WHAT YOU HAVE TO DO:
After locating the line with "betreffende de bescherming van natuurl" in the records below, print it and every line after it exactly.

===== GIVEN RECORDS

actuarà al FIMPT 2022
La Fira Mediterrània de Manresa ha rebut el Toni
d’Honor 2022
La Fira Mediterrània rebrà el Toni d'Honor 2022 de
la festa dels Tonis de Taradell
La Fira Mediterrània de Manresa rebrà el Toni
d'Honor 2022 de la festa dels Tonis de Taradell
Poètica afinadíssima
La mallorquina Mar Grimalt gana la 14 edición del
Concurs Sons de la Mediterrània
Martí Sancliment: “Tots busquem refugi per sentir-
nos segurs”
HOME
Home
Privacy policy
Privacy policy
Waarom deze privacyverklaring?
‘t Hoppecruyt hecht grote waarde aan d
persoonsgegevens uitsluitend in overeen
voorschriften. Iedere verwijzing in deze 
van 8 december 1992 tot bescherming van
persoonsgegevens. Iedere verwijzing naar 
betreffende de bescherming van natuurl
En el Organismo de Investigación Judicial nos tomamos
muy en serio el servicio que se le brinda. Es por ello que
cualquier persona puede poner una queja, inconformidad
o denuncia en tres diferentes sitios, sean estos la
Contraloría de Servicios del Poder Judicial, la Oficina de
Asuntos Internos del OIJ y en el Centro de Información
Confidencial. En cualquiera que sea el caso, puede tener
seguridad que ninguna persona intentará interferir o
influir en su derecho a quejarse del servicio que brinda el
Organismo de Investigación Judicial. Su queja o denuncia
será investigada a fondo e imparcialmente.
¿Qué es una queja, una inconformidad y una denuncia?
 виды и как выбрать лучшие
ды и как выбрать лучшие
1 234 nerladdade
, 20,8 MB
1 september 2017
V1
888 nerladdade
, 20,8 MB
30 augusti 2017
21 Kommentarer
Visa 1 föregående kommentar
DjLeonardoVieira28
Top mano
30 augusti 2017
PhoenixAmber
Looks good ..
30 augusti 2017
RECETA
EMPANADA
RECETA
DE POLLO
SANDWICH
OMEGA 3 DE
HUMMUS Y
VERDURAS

==========

ANSWER BOX:
betreffende de bescherming van natuurl
En el Organismo de Investigación Judicial nos tomamos
muy en serio el servicio que se le brinda. Es por ello que
cualquier persona puede poner una queja, inconformidad
o denuncia en tres diferentes sitios, sean estos la
Contraloría de Servicios del Poder Judicial, la Oficina de
Asuntos Internos del OIJ y en el Centro de Información
Confidencial. En cualquiera que sea el caso, puede tener
seguridad que ninguna persona intentará interferir o
influir en su derecho a quejarse del servicio que brinda el
Organismo de Investigación Judicial. Su queja o denuncia
será investigada a fondo e imparcialmente.
¿Qué es una queja, una inconformidad y una denuncia?
 виды и как выбрать лучшие
ды и как выбрать лучшие
1 234 nerladdade
, 20,8 MB
1 september 2017
V1
888 nerladdade
, 20,8 MB
30 augusti 2017
21 Kommentarer
Visa 1 föregående kommentar
DjLeonardoVieira28
Top mano
30 augusti 2017
PhoenixAmber
Looks good ..
30 augusti 2017
RECETA
EMPANADA
RECETA
DE POLLO
SANDWICH
OMEGA 3 DE
HUMMUS Y
VERDURAS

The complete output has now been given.